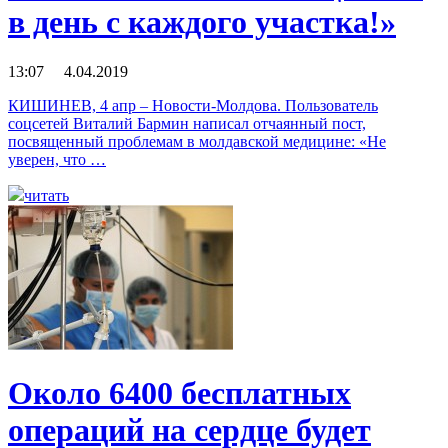
в день с каждого участка!»
13:07 4.04.2019
КИШИНЕВ, 4 апр – Новости-Молдова. Пользователь
соцсетей Виталий Бармин написал отчаянный пост,
посвященный проблемам в молдавской медицине: «Не
уверен, что …
читать
Около 6400 бесплатных
операций на сердце будет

TASK TO COMPLETE:
Faithful copy, images left out: write out every line of data.

WRITTEN RESPONSE:
в день с каждого участка!»
13:07 4.04.2019
КИШИНЕВ, 4 апр – Новости-Молдова. Пользователь
соцсетей Виталий Бармин написал отчаянный пост,
посвященный проблемам в молдавской медицине: «Не
уверен, что …
читать
Около 6400 бесплатных
операций на сердце будет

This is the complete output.